Assignment -
Below is a listing; repeat exactly the lines from the one containing "আক্তি লিংক (73, 1513)" to the one containing "বাংলাদেশ গভর্নর (85, 1489)", both included.

Source material -
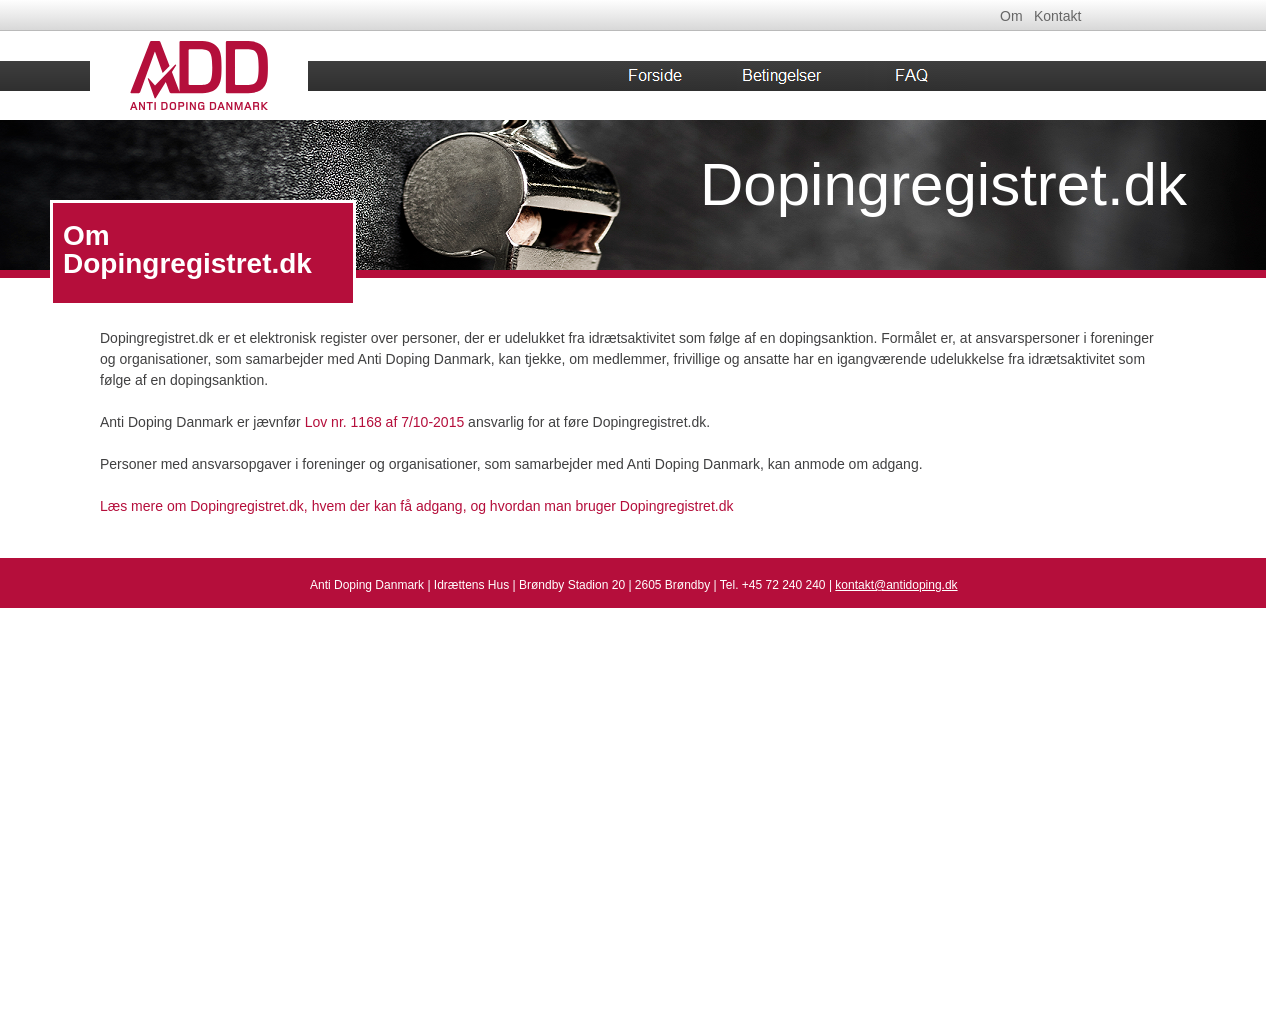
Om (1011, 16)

* * *

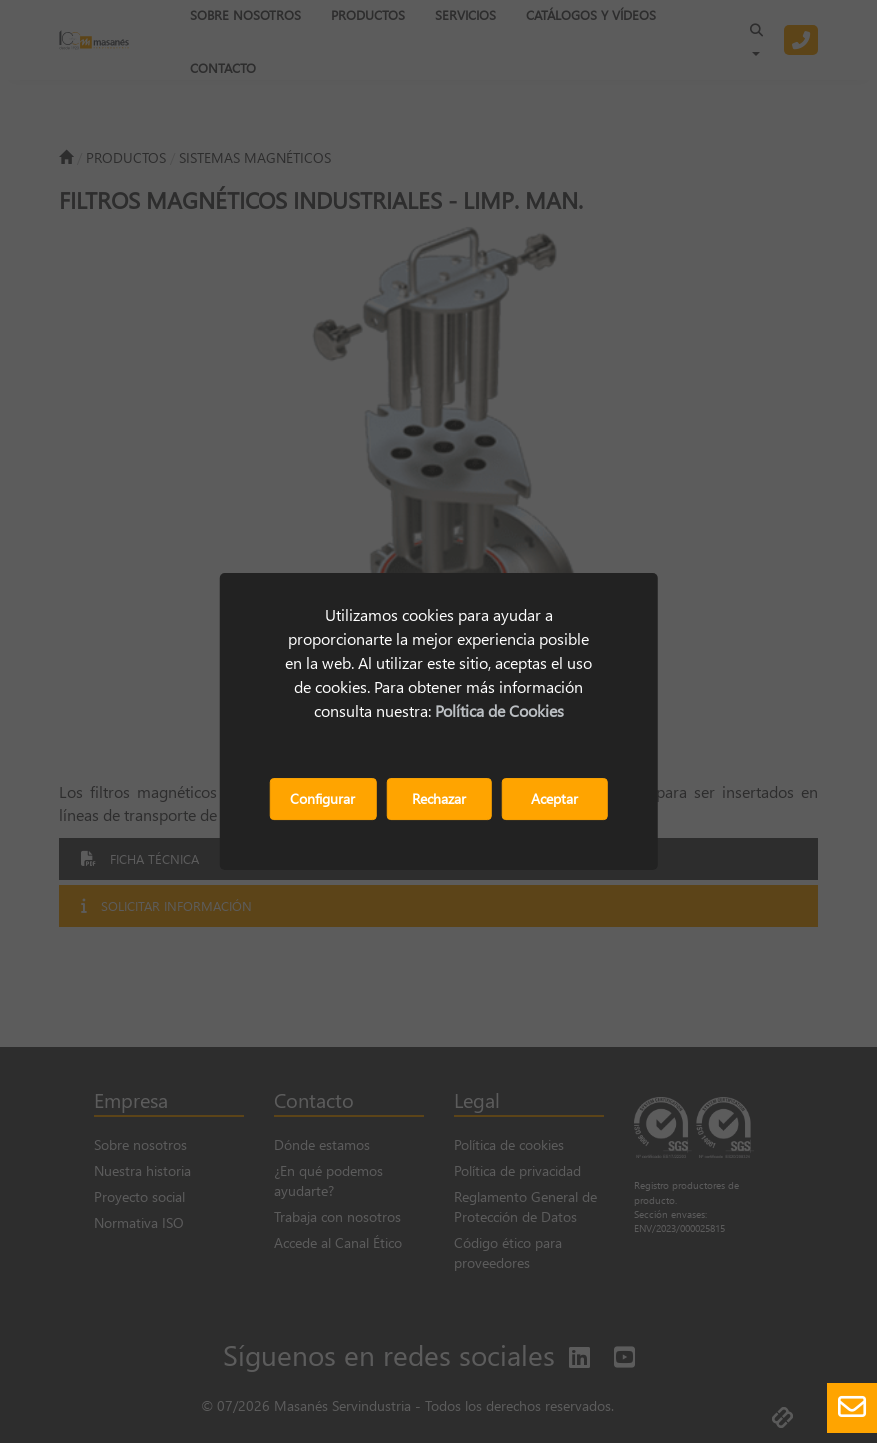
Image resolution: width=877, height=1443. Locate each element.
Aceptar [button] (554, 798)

--

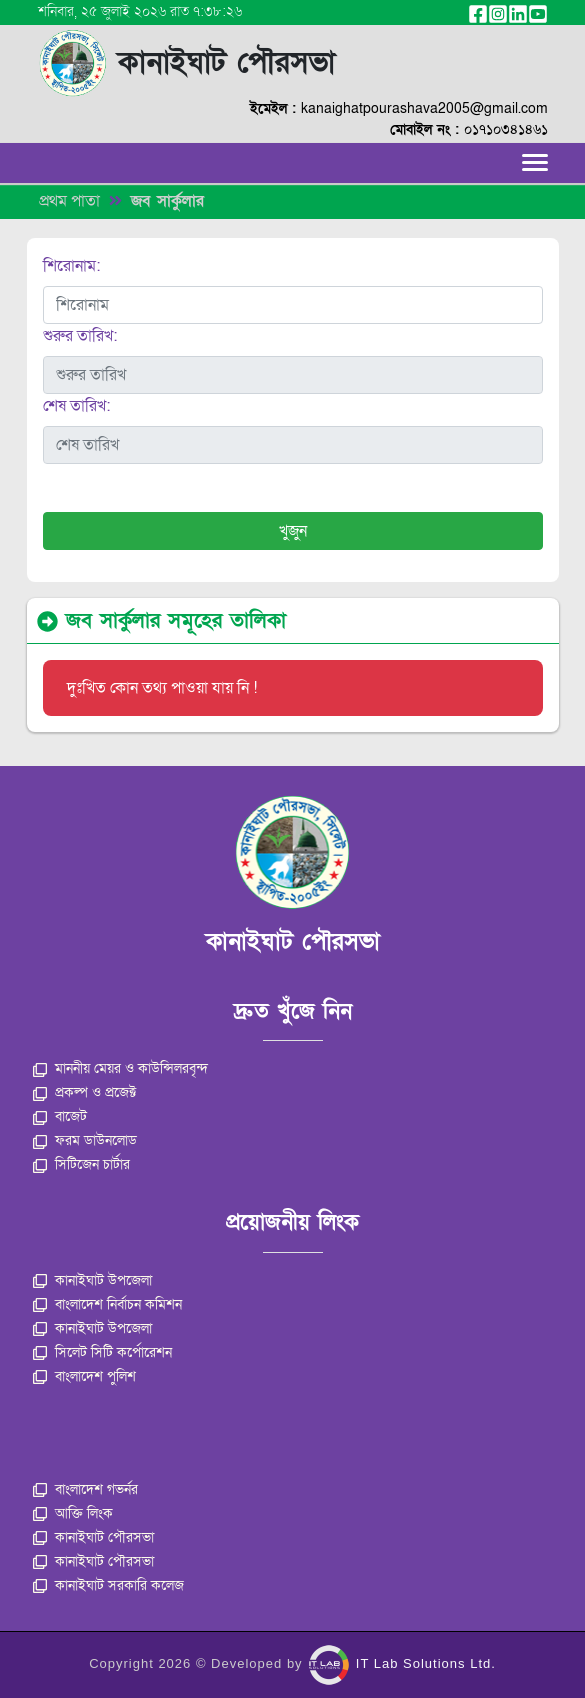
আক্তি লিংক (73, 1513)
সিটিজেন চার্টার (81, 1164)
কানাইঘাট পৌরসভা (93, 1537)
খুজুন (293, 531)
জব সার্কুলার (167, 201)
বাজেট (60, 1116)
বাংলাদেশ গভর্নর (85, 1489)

Answer box -
আক্তি লিংক (73, 1513)
সিটিজেন চার্টার (81, 1164)
কানাইঘাট পৌরসভা (93, 1537)
খুজুন (293, 531)
জব সার্কুলার (167, 201)
বাজেট (60, 1116)
বাংলাদেশ গভর্নর (85, 1489)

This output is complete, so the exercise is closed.